=== Material shown ===

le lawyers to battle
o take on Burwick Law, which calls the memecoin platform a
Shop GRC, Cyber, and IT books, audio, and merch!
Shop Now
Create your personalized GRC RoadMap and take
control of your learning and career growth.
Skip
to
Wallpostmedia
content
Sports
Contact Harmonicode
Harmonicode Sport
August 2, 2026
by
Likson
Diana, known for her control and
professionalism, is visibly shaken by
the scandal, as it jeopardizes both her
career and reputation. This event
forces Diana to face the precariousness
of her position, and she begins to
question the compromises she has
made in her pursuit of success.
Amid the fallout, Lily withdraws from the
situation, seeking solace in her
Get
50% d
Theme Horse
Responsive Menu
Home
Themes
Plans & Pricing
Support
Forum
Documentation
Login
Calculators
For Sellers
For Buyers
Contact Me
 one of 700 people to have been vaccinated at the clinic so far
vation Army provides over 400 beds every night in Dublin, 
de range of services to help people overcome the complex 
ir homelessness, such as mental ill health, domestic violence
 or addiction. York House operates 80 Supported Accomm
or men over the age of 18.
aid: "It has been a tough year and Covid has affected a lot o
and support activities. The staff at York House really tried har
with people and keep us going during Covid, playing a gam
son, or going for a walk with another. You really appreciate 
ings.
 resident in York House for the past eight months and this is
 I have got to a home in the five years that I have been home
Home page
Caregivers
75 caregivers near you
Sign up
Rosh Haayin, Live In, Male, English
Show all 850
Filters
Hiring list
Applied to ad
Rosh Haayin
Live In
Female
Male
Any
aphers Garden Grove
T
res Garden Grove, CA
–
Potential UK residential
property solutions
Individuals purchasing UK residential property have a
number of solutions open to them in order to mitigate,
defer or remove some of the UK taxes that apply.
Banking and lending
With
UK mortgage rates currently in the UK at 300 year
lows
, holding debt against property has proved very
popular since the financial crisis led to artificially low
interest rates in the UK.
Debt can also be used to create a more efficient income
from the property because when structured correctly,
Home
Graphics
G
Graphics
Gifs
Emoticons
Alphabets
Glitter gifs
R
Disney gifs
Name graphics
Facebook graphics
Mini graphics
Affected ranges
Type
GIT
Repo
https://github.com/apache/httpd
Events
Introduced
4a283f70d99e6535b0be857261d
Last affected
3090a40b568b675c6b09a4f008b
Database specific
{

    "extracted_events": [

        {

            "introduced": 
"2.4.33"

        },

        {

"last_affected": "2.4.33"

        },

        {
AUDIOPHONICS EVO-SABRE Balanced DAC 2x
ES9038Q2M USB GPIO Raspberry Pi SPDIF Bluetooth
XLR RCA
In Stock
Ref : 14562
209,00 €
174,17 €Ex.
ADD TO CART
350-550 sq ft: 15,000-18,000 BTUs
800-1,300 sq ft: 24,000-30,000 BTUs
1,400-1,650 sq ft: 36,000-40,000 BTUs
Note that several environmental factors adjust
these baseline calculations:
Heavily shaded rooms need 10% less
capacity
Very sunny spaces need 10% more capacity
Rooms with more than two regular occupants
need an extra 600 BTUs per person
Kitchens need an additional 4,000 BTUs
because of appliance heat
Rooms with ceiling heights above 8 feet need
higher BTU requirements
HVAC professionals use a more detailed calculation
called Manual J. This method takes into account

===

**Problem description**
Extract the full set of entries word for word.

**Worked solution**
le lawyers to battle
o take on Burwick Law, which calls the memecoin platform a
Shop GRC, Cyber, and IT books, audio, and merch!
Shop Now
Create your personalized GRC RoadMap and take
control of your learning and career growth.
Skip
to
Wallpostmedia
content
Sports
Contact Harmonicode
Harmonicode Sport
August 2, 2026
by
Likson
Diana, known for her control and
professionalism, is visibly shaken by
the scandal, as it jeopardizes both her
career and reputation. This event
forces Diana to face the precariousness
of her position, and she begins to
question the compromises she has
made in her pursuit of success.
Amid the fallout, Lily withdraws from the
situation, seeking solace in her
Get
50% d
Theme Horse
Responsive Menu
Home
Themes
Plans & Pricing
Support
Forum
Documentation
Login
Calculators
For Sellers
For Buyers
Contact Me
 one of 700 people to have been vaccinated at the clinic so far
vation Army provides over 400 beds every night in Dublin, 
de range of services to help people overcome the complex 
ir homelessness, such as mental ill health, domestic violence
 or addiction. York House operates 80 Supported Accomm
or men over the age of 18.
aid: "It has been a tough year and Covid has affected a lot o
and support activities. The staff at York House really tried har
with people and keep us going during Covid, playing a gam
son, or going for a walk with another. You really appreciate 
ings.
 resident in York House for the past eight months and this is
 I have got to a home in the five years that I have been home
Home page
Caregivers
75 caregivers near you
Sign up
Rosh Haayin, Live In, Male, English
Show all 850
Filters
Hiring list
Applied to ad
Rosh Haayin
Live In
Female
Male
Any
aphers Garden Grove
T
res Garden Grove, CA
–
Potential UK residential
property solutions
Individuals purchasing UK residential property have a
number of solutions open to them in order to mitigate,
defer or remove some of the UK taxes that apply.
Banking and lending
With
UK mortgage rates currently in the UK at 300 year
lows
, holding debt against property has proved very
popular since the financial crisis led to artificially low
interest rates in the UK.
Debt can also be used to create a more efficient income
from the property because when structured correctly,
Home
Graphics
G
Graphics
Gifs
Emoticons
Alphabets
Glitter gifs
R
Disney gifs
Name graphics
Facebook graphics
Mini graphics
Affected ranges
Type
GIT
Repo
https://github.com/apache/httpd
Events
Introduced
4a283f70d99e6535b0be857261d
Last affected
3090a40b568b675c6b09a4f008b
Database specific
{

    "extracted_events": [

        {

            "introduced": 
"2.4.33"

        },

        {

"last_affected": "2.4.33"

        },

        {
AUDIOPHONICS EVO-SABRE Balanced DAC 2x
ES9038Q2M USB GPIO Raspberry Pi SPDIF Bluetooth
XLR RCA
In Stock
Ref : 14562
209,00 €
174,17 €Ex.
ADD TO CART
350-550 sq ft: 15,000-18,000 BTUs
800-1,300 sq ft: 24,000-30,000 BTUs
1,400-1,650 sq ft: 36,000-40,000 BTUs
Note that several environmental factors adjust
these baseline calculations:
Heavily shaded rooms need 10% less
capacity
Very sunny spaces need 10% more capacity
Rooms with more than two regular occupants
need an extra 600 BTUs per person
Kitchens need an additional 4,000 BTUs
because of appliance heat
Rooms with ceiling heights above 8 feet need
higher BTU requirements
HVAC professionals use a more detailed calculation
called Manual J. This method takes into account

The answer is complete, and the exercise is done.